A livello di allenamenti cosa è cambiato, rispetto allo scorso inverno?
I chilometri un po’ sono aumentati e poi alterno, ancora, la palestra con la bici, cosa che prima non facevo. In generale è aumentato il volume di lavoro e anche l’intensità.
E noti già dei miglioramenti?
Per ora tengo bene questi carichi, poi vediamo come andranno le prime gare. Io sono seguito da Paolo Artuso.
E a proposito di gare, a quando il tuo debutto?
Ancora non è stato ufficializzato, ma credo a metà febbraio. Ho un bel calendario davanti a me e c’è una gara che mi piacerebbe tanto fare: il Tour of the Alps (18-22 aprile, ndr). E’ la corsa di casa.
Tu di dove sei?
Di Riva del Garda, Trentino. Conosco quelle strade. Sto proprio sul Lago e il clima è buono. Il lago mitiga molto e infatti parecchie squadre vengono ad allenarsi da quelle parti.
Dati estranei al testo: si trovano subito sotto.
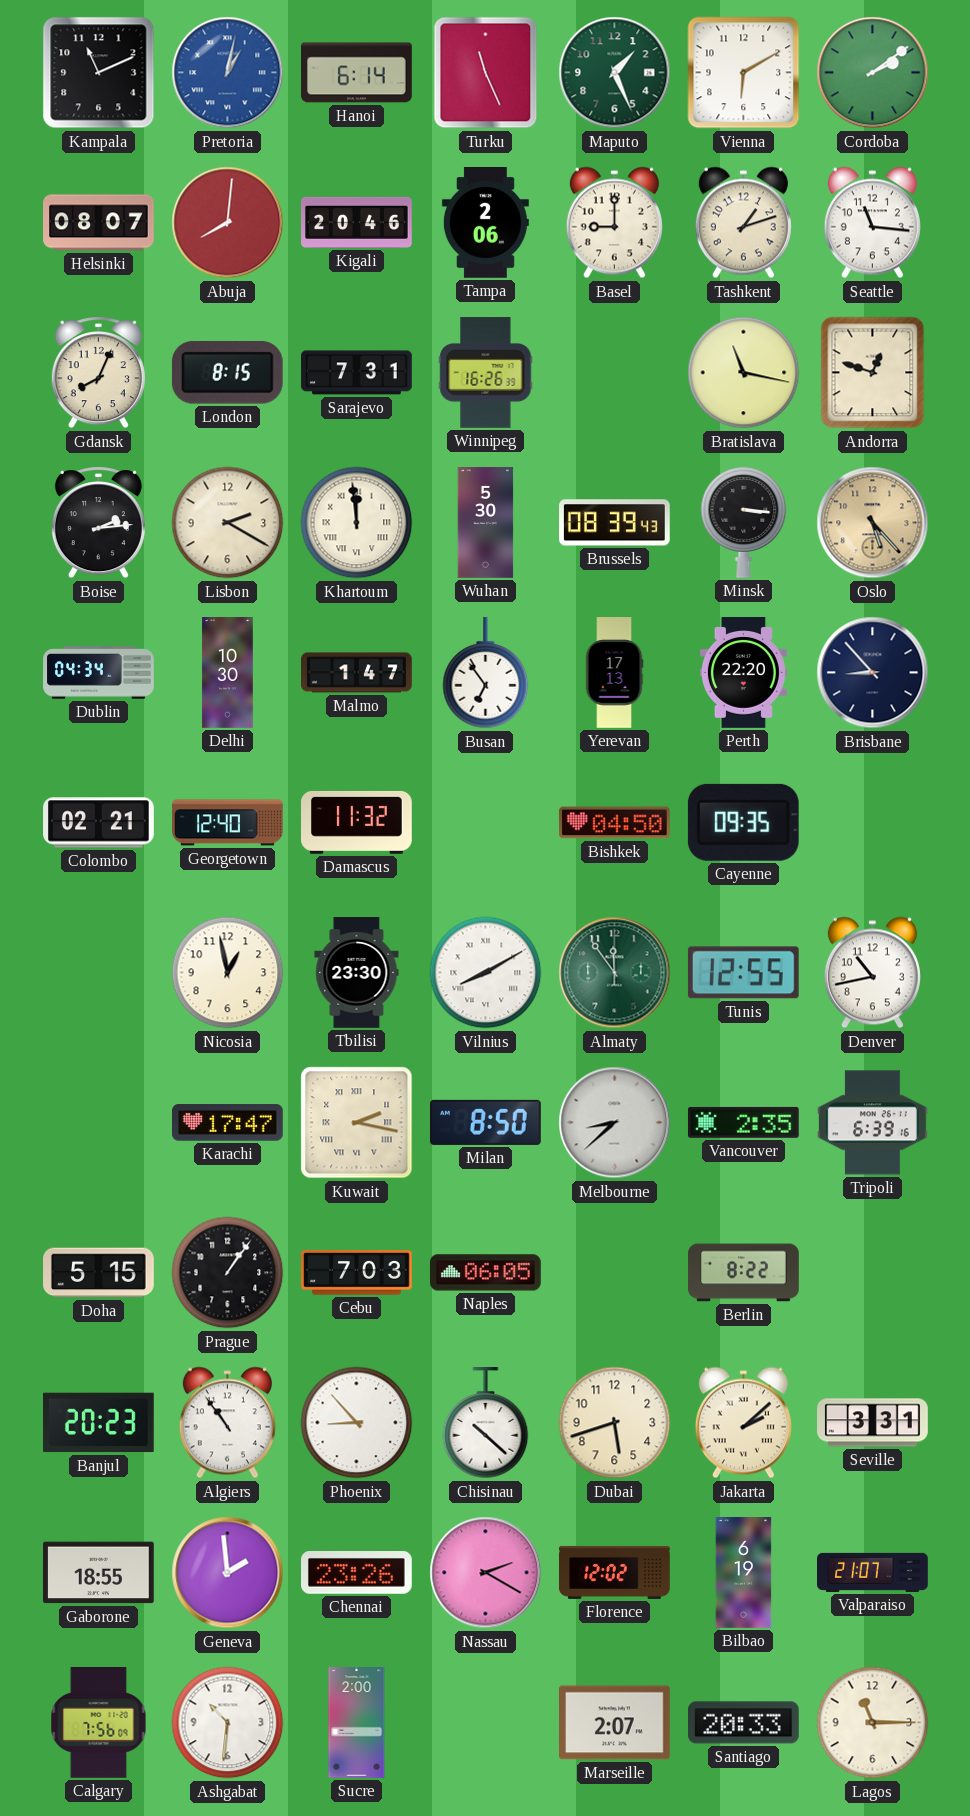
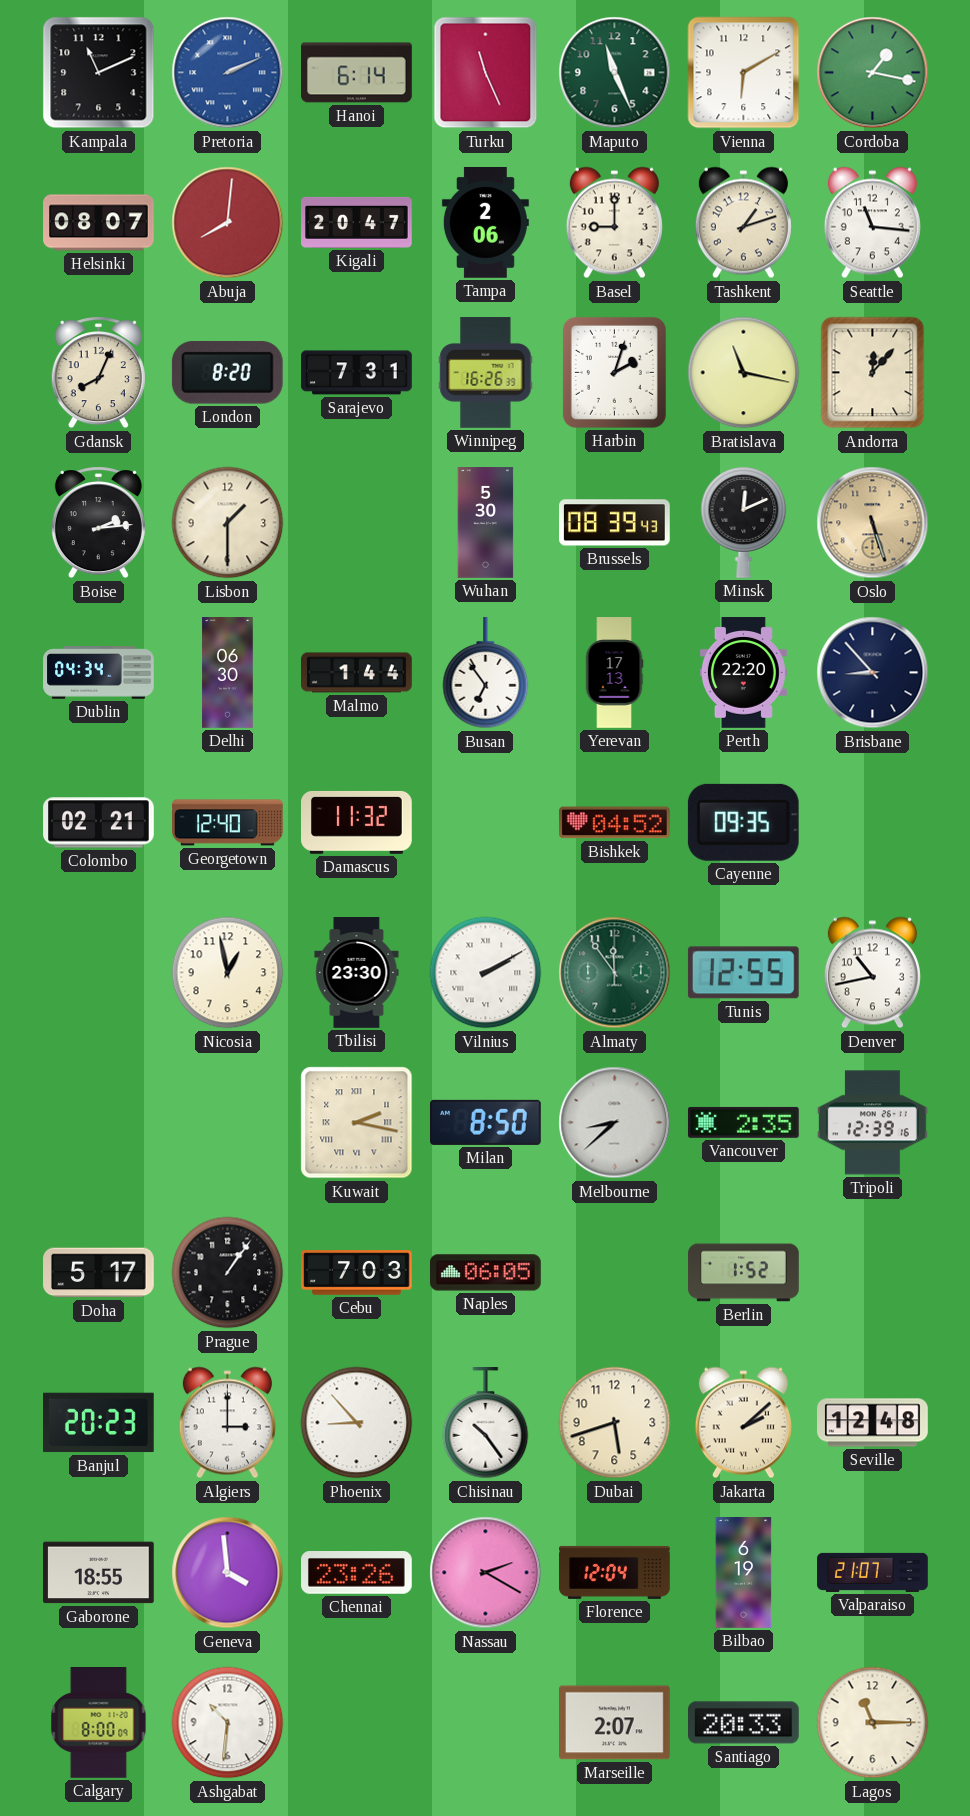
Pretoria: 1:02 -> 2:11
Maputo: 1:26 -> 11:26
Cordoba: 2:09 -> 1:17
Kigali: 20:46 -> 20:47
London: 8:15 -> 8:20
Harbin: none -> 2:03
Andorra: 12:48 -> 12:07
Lisbon: 2:20 -> 1:30
Khartoum: 11:59 -> none
Minsk: 3:16 -> 12:11
Oslo: 5:23 -> 5:27
Delhi: 10:30 -> 06:30
Malmo: 1:47 -> 1:44
Bishkek: 04:50 -> 04:52
Vilnius: 8:10 -> 2:10
Karachi: 17:47 -> none
Tripoli: 6:39 -> 12:39
Doha: 5:15 -> 5:17
Berlin: 8:22 -> 1:52
Algiers: 10:54 -> 3:00
Chisinau: 10:22 -> 10:24
Seville: 3:31 -> 12:48
Geneva: 1:59 -> 3:59
Florence: 12:02 -> 12:04
Calgary: 7:56 -> 8:00
Sucre: 2:00 -> none
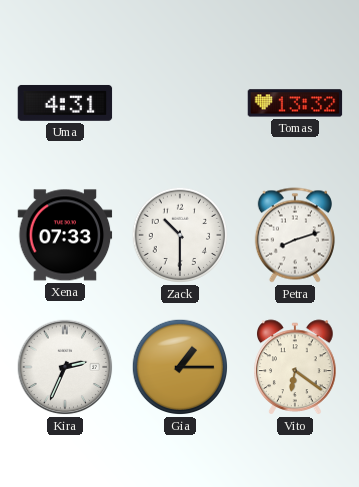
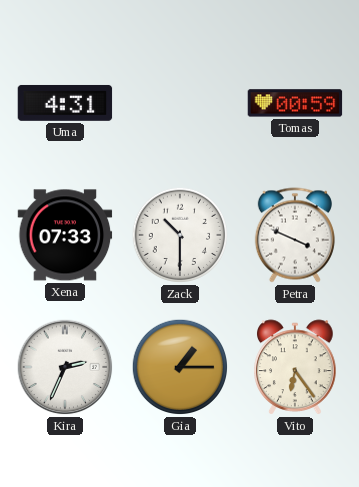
Tomas: 13:32 -> 00:59
Petra: 8:12 -> 3:49
Vito: 6:21 -> 6:24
Mi hanno detto che il Tour of the Alps è una gara organizzata molto bene. Lo scorso anno ero fuori a correre e l’ultima tappa, che andava verso Tenno, la salita che in pratica faccio tutti i giorni, me la sono dovuta vedere in televisione. Ma quando potevo andavo sempre a vederlo. Uscivo un’ora prima da scuola e scappavo a bordo strada.
Prima hai detto che tutti sono stati gentili con te, ti hanno trattato alla pari. Magari anche loro avranno pensato: se questo ragazzo è qui è perché è un corridore vero e in qualche modo è scattato il rispetto. Hai mai pensato a questo ragionamento al contrario?
Eh, bella domanda… Una cosa è certa, non mi hanno accolto come il giovane da mettere in mezzo con le battute. Per esempio, con Sonny Colbrelli ho fatto il viaggio aereo da Bergamo a Valencia. Subito, e con estrema naturalezza, abbiamo parlato di tutto. Mi ha spiegato cosa avrei trovato in ritiro, come funzionavano le cose in squadra, delle sue gare dell’anno scorso.
E facevi più domande tu o lui?
Io, io!
E cosa gli chiedevi?
Mi ha raccontato dell’Europeo, che è stata una corsa davvero dura. Molto nervosa, tiratissima. E mi ha parlato della Roubaix. Mi ha portato “più dentro” nella descrizione di come è andata. Però io già sapevo molto perché lo avevo seguito bene dalla tv e avevo letto tutte le sue interviste.